Drought is a significant abiotic stress that severely impacts the growth and productivity of forests worldwide. This study investigates the role of calcium (Ca2+) supply in modulating aquaporin (AQP) gene expression and mitigating oxidative stress in eucalypt (Eucalyptus urophylla × Eucalyptus camaldulensis) under water restriction. Three-month-old eucalypt seedlings were subjected to water restriction, with or without Ca2+ supplementation. We measured mRNA expression levels of five aquaporin isoforms (PIP1;2, PIP1;3, PIP2;1, PIP2;2, and PIP2;7), chlorophyll content, and markers of oxidative stress [e.g., hydrogen peroxide (H2O2), malondialdehyde (MDA), and the activities of catalase (CAT) and superoxide dismutase (SOD)]. Our findings reveal that initial water restriction upregulated the expression of PIP1;2, PIP2;1, PIP2;2, and PIP2;7 in roots, which likely facilitated water uptake and maintained cellular hydration.
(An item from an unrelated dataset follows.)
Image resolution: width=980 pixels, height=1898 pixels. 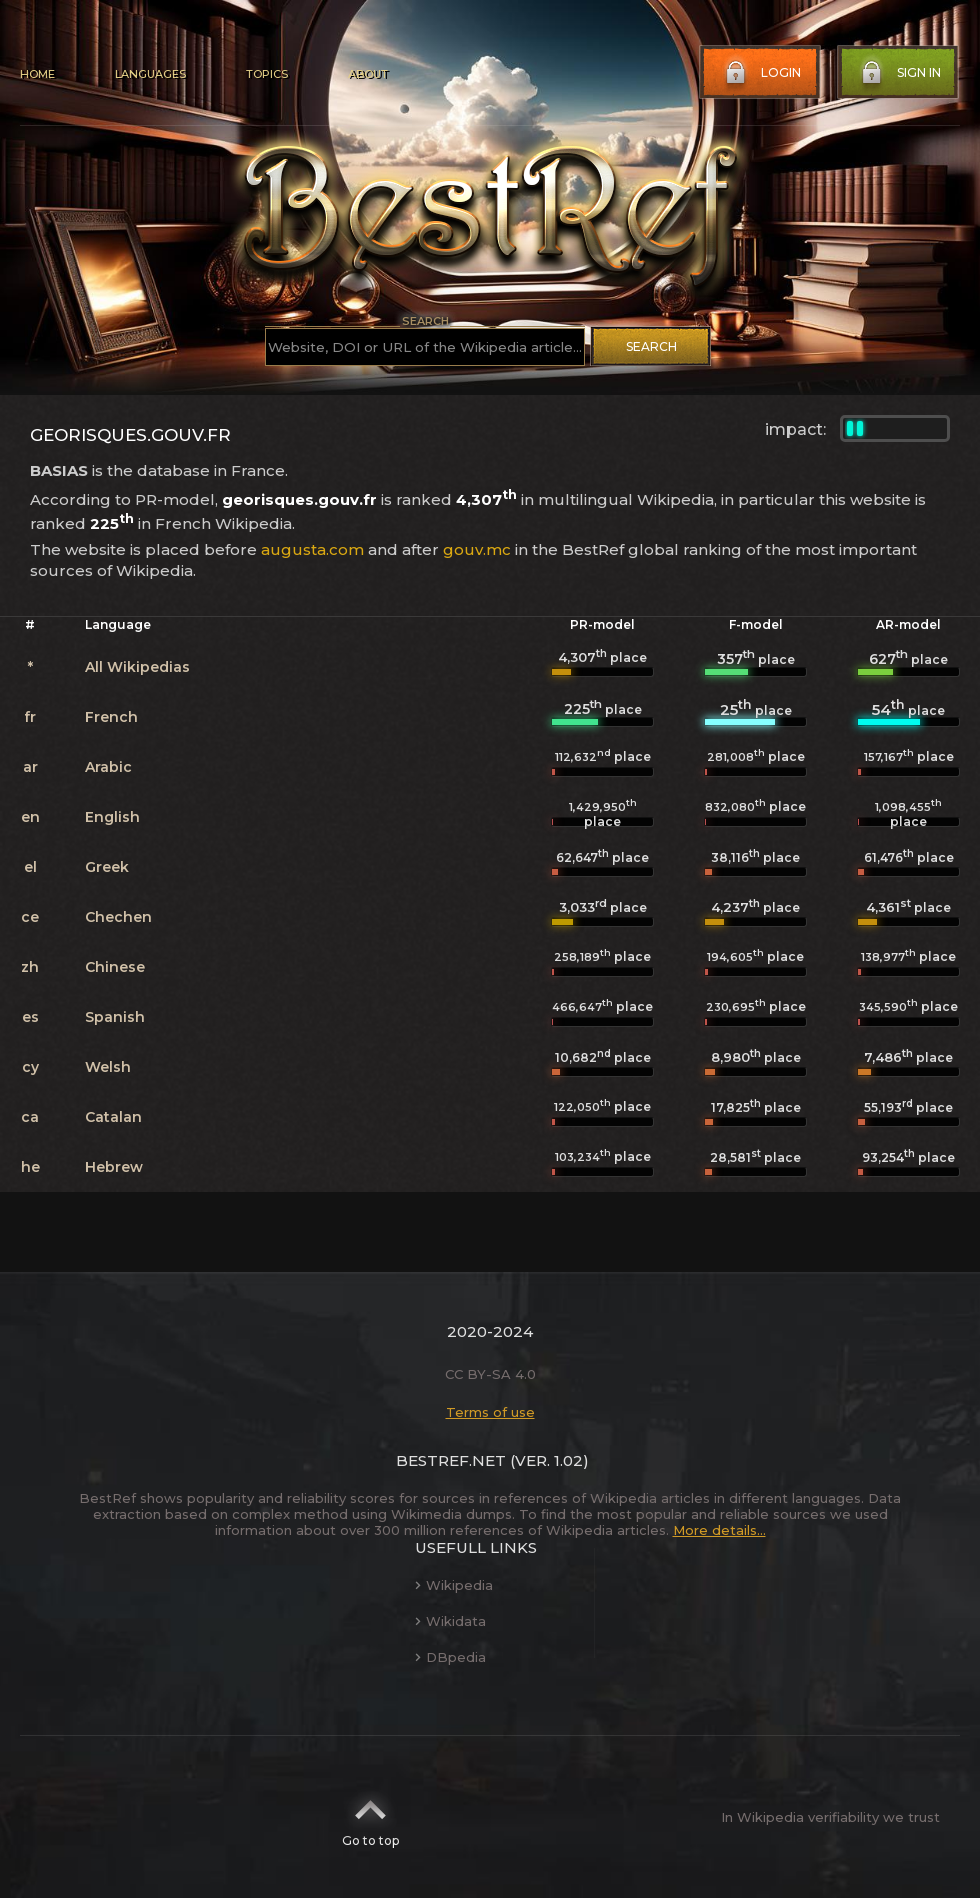 I want to click on English, so click(x=112, y=817).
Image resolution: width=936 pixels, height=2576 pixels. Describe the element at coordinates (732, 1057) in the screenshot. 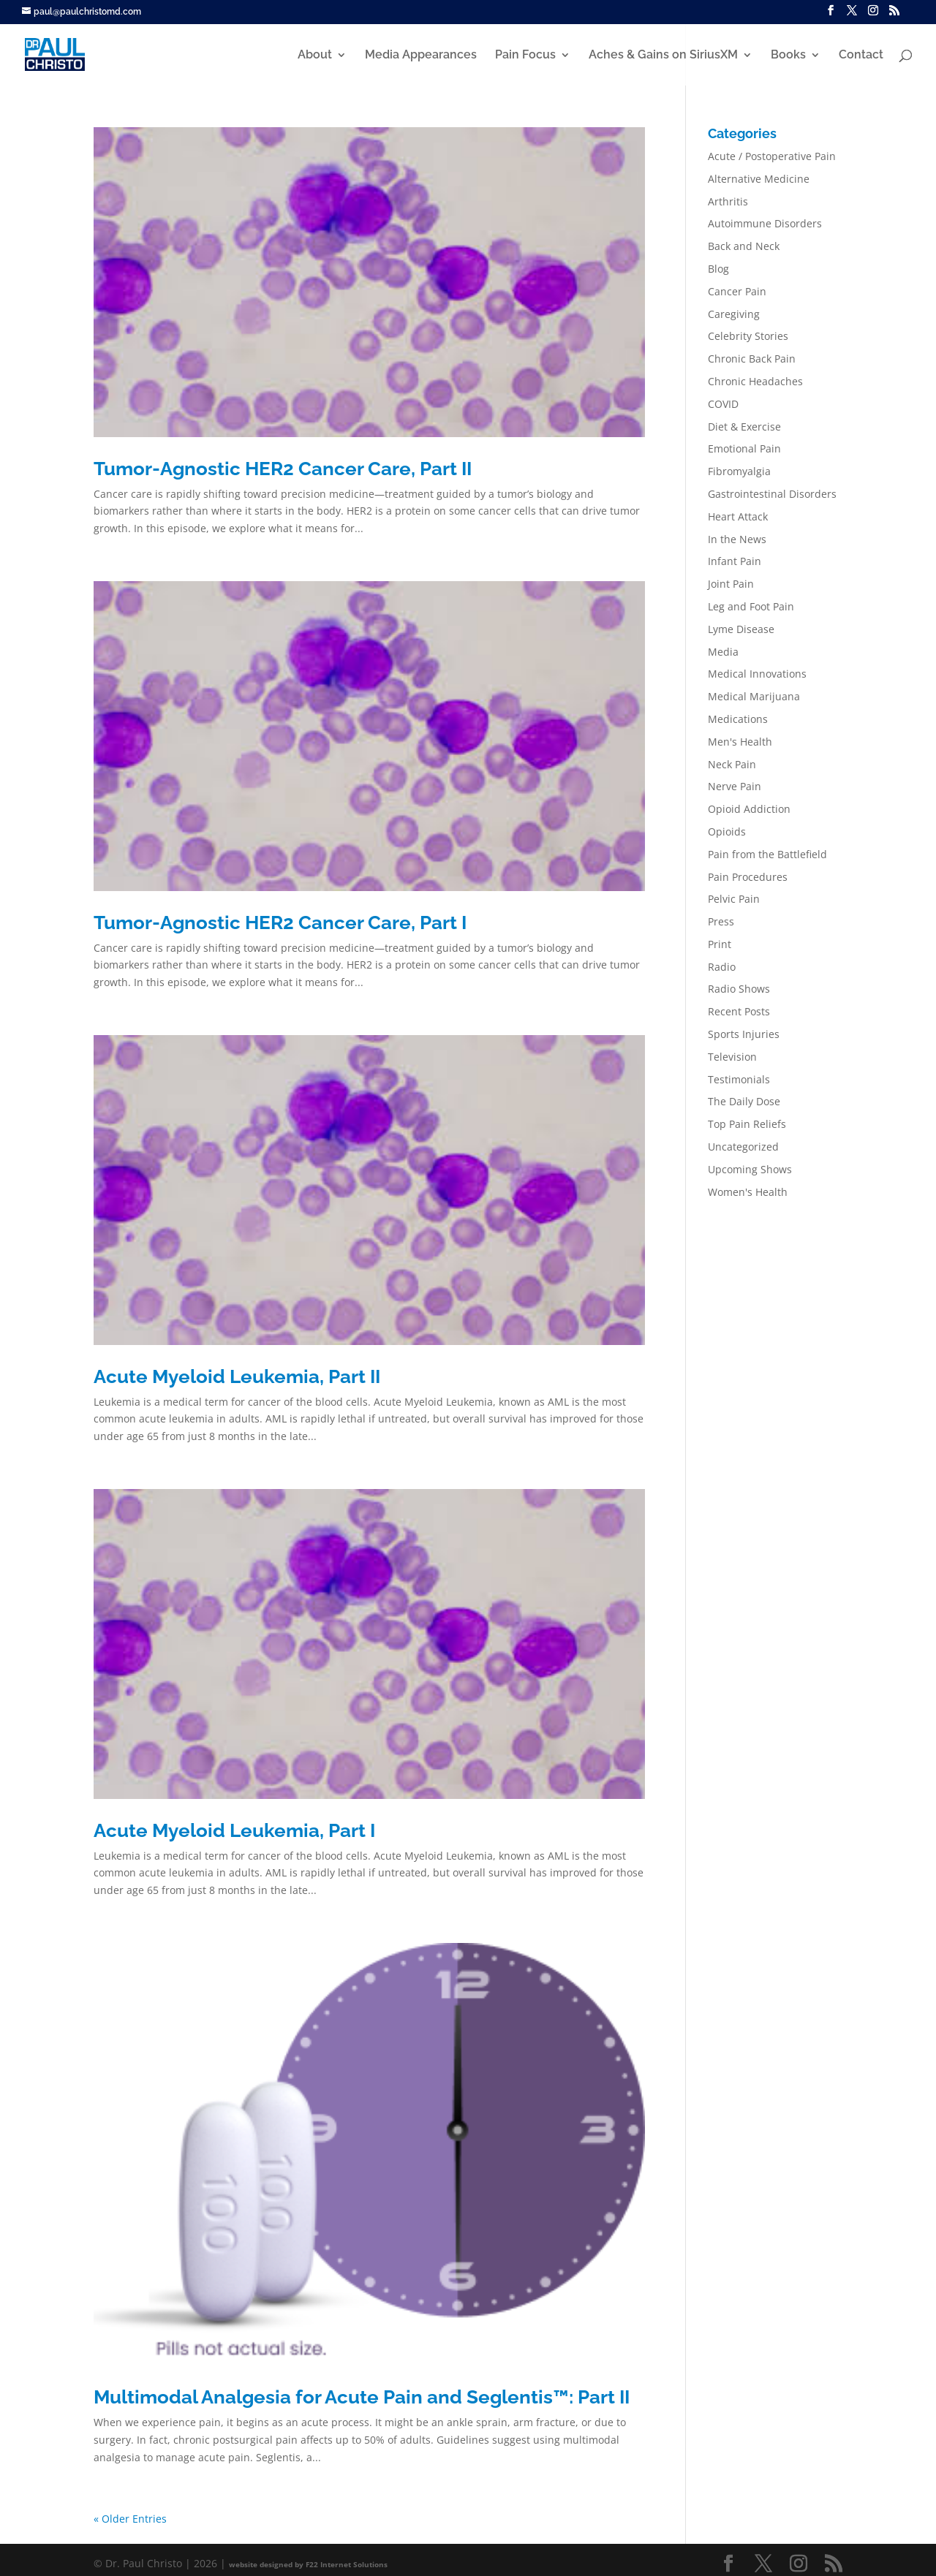 I see `Television` at that location.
However, under prolonged water limitation, plants supplemented with Ca2+ showed downregulation of these PIPs, possibly as a protective mechanism to reduce water loss. In contrast, plants without Ca2+ exhibited an upregulation of PIP1;2, PIP1;3, and PIP2;7 under prolonged water deficit. Ca2+ supplementation also played a crucial role in preserving chlorophyll content and reducing oxidative damage under water limitation. Plants supplemented with Ca2+ had lower levels of H2O2 and MDA, reduced oxidative damage and membrane permeability, alongside increased CAT activity, which suggests an enhanced oxidative response. Our results provide new insights into how Ca2+ enhances eucalypt responses to water deprivation, enhancing our understanding of the function of Ca2+ in drought responses.